Name: Rory C. Gawler

Age: 34

Job: Assistant Director, Dartmouth Outdoor Programs

Single or Taken: Single

Kids: none so far

Q: Is it hard being a hotshot?

A: It’s a lot of pressure. Once you fire out Lamb Curry for 15 in just under 2 hours once, the expectation is that you can do it any time. You end up doing a lot of prep work to make sure you can seem like a hotshot all the time. I have 4 chest freezers, several pallets of dry goods from the Co-op’s caselot sale and innumerable small appliances and heavy duty cookware items to make it all seem effortless.

Q: How did you become such a hotshot, anyway?

A: Necessity and convenience. Having housemates and guests over for dinner all the time means someone has to put food on the table. Everyone’s busy and eventually I just had to the most practice whipping out gourmet dinner for a dozen. Convenience comes down to my own feeling that I’d rather host than travel. I know for some folks, hosting is stressful, but since I’m well set-up, I’d really rather have folks over than go out.

Q: Favorite hotshot recipe (prepared with locally grown food, naturally!):

A: Given the choice, I would eat nothing but curry and here’s why: It includes all of the things that we like to eat: veggies, meat, starch and spices. It’s easy, makes few cooking-related dirty dishes, and is highly nutritious and healthy. It also makes great leftovers. It can be made with vegetables that are marginal and no one notices.

Thai Curry:

1) Make rice. Use the rice cooker. It’s easier. Basically just under 2:1 ratio of water to rice. The more rice you use, the less water. If you do brown rice, use a little more water, but if you press the brown rice button, recognize that it will take 2-3 hours before it’s done. Brown rice seems to cook just fine on the white rice setting.

2) Sautee vegetables. Hard ones early, soft ones later. Bell peppers are favoured, but anything will do.

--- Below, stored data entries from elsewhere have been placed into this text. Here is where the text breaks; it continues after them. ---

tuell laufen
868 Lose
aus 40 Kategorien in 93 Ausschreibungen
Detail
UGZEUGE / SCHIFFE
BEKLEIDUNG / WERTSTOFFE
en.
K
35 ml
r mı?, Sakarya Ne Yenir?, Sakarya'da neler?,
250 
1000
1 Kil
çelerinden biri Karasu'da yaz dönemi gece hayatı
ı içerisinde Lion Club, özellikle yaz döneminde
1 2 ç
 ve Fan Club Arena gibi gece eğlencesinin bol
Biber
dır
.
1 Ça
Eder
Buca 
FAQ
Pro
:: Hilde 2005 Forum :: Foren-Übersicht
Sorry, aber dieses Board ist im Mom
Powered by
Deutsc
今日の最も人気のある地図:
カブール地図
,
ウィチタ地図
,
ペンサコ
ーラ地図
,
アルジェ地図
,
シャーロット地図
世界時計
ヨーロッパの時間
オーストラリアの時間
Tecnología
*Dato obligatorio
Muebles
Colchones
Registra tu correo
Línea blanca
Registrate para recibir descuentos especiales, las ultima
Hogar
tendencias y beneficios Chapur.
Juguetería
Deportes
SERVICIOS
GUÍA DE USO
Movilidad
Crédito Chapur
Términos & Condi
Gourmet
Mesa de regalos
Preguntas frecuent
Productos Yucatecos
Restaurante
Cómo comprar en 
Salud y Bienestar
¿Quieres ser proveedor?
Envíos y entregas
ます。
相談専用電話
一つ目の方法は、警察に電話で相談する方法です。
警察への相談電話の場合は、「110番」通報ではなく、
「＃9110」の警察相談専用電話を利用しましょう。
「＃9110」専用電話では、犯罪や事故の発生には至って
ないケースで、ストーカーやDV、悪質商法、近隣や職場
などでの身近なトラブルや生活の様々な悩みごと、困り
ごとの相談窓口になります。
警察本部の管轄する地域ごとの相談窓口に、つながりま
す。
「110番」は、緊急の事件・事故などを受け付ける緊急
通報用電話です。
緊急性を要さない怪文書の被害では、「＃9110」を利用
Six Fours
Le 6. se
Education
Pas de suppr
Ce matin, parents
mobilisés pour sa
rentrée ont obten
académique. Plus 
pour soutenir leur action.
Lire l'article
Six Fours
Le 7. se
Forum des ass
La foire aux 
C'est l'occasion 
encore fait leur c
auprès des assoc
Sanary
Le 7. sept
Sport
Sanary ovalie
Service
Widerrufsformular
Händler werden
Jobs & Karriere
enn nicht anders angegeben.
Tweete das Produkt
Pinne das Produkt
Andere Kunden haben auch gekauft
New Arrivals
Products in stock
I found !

3) Combine in bowl: coconut milk, thai curry paste (red and green are
my favs), salt.

4) Mix bowl into pan. Heat.

5) Put on rice.

Q: Best hotshot recipe when you need to impress someone:

A: When I want to impress, I usually go to my chest freezer for some Sweetland Farm porkchops or Clay Hill Beef. Salt the heck out of it and grill. Accompanied with a pilaf of brown rice, wild rice, soft wheat berries and other neat grains made in chicken stock, maybe with some sautéed mushrooms and celery added later. Obviously butter too. Side of salad, or seasonal veg.

I also make literally the best pancakes you’ve ever had.

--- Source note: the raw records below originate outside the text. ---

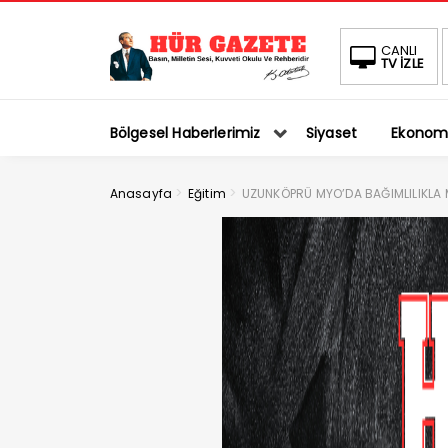
BIST
CANLI
TV İZLE
1.430,07
1.66%
Bölgesel Haberlerimiz
Siyaset
Ekonom
>
>
Anasayfa
Eğitim
UZUNKÖPRÜ MYO’DA BAĞIMLILIKLA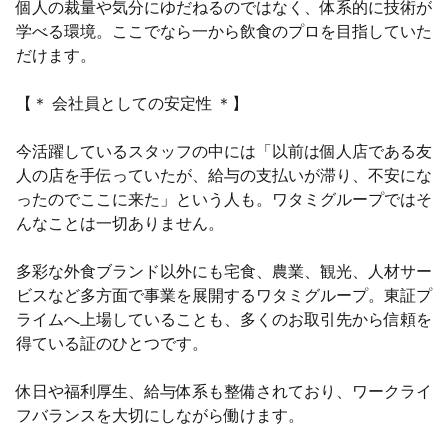
個人の裁量や気分にゆだねるのではなく、体系的に技術が
学べる環境。ここでなら一から飲食のプロを目指していた
だけます。
【＊ 会社員としての安定性 ＊】
今活躍しているスタッフの中には「以前は個人店である友
人の店を手伝っていたが、給与の支払いが滞り、不安にな
ったのでここに来た」という人も。ワタミグループではそ
んなことは一切ありません。
多彩な外食ブランド以外にも宅食、農業、観光、人材サー
ビスなど多方面で事業を展開するワタミグループ。東証プ
ライムへ上場していることも、多くのお取引先から信頼を
得ている証のひとつです。
休日や福利厚生、給与体系も整備されており、ワークライ
フバランスを大切にしながら働けます。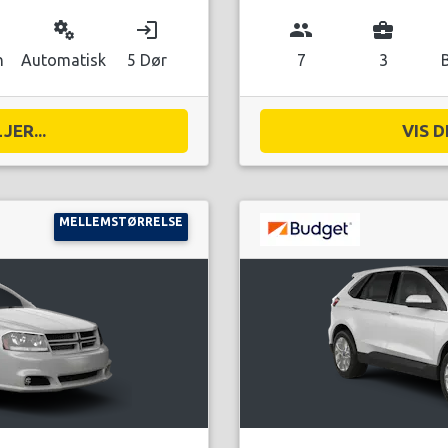
miscellaneous_services
login
group
business_center
n
Automatisk
5 Dør
7
3
JER...
VIS D
MELLEMSTØRRELSE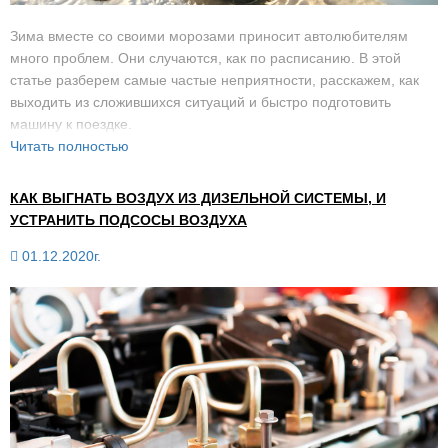
Зима вместе со своими морозами приносит автолюбителям
много проблем. Они случаются, как по расписанию. В этой
статье разберем самые частые неприятности, расскажем, как
выходить из сложившихся ситуаций и быстро подготовить
машину к поездке.
Читать полностью
КАК ВЫГНАТЬ ВОЗДУХ ИЗ ДИЗЕЛЬНОЙ СИСТЕМЫ, И
УСТРАНИТЬ ПОДСОСЫ ВОЗДУХА
01.12.2020г.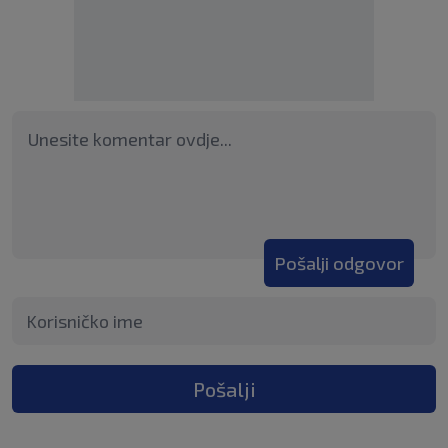
Pošalji odgovor
Pošalji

Also, if you’re not making your own salad dressing, then you haven’t even begun to hotshot. Experiment, but couple notes:

  • Mustard, powdered or from a jar, is a natural emulsifier
  • If you then use your handy-dandy stick blender to mix, it will stay emulsified for quite a while.
  • Put a little glob of hellman’s mayo in there. Delish.

Q: Favorite person to cook for:

A: Can’t pick one, but I love having my friends who’ve all moved out of the area come to visit, and I like to thank them for travelling to see me, so always happy to treat to a nice dinner. Also, my mom’s generally pretty appreciative.

Q: The hotshot’s most important kitchen gear:


  • Rice cooker
  • Immersion blender
  • Giant cutting board, handmade from cherry, walnut and maple scraps from my woodshop
  • Wide-mouth mason jar for drinking out of. Hydration is very important.

Q: Name 5 things in your kitchen, without which you cannot live.


  • Gas range, as high powered as possible.
  • Cast iron skillet
  • Sharp Knives
  • Quality ingredients
  • Your brain

Q: If you were a locally grown food, what would you be and why?

A: Huge fan of the Beet. Grows anywhere, super nutritious, delicious, you can eat the whole plant and it turns your whole insides red. What more could you ask?

Q: Best websites or blogs for new hotshot ideas?

A: No idea. If I need help, I use the Joy of Cooking. Reading Michael Pollan was also a major source of inspiration.

Q: Where do you buy the locally grown food for your hotshot recipes?

A: Sweetland Farm in Norwich is my source for meats and veggies in season. The pork and lamb from here is out of this world. I can never go back to factory farmed meats. Off season, I do all my shopping at the Co-op Food Stores. When I can get a gallon of Co-op branded McNamara whole milk for the same price as a gallon of Hood, I don’t see why I should shop anywhere else. It’s substantially, noticeably more delicious.image1

Q: What advice do you have for aspiring hotshots?

A: Think ab
out what you like to eat, and make that. Pick a project – for a while, I was experimenting with hashbrowns until I discovered that grating in some parsnips made them caramelize beautifully. So Good! Also, neither fat nor salt is bad for you anymore. Use it!

Q: Being named one of the Upper Valley’s Men Who Cook Hotshots makes me feel…

A: Quite pleased. One of the best things about living in this area is the access we have to wonderful, locally grown food. It’s a major boost to quality of life. It’s also so simple, I think everyone should cook all the time!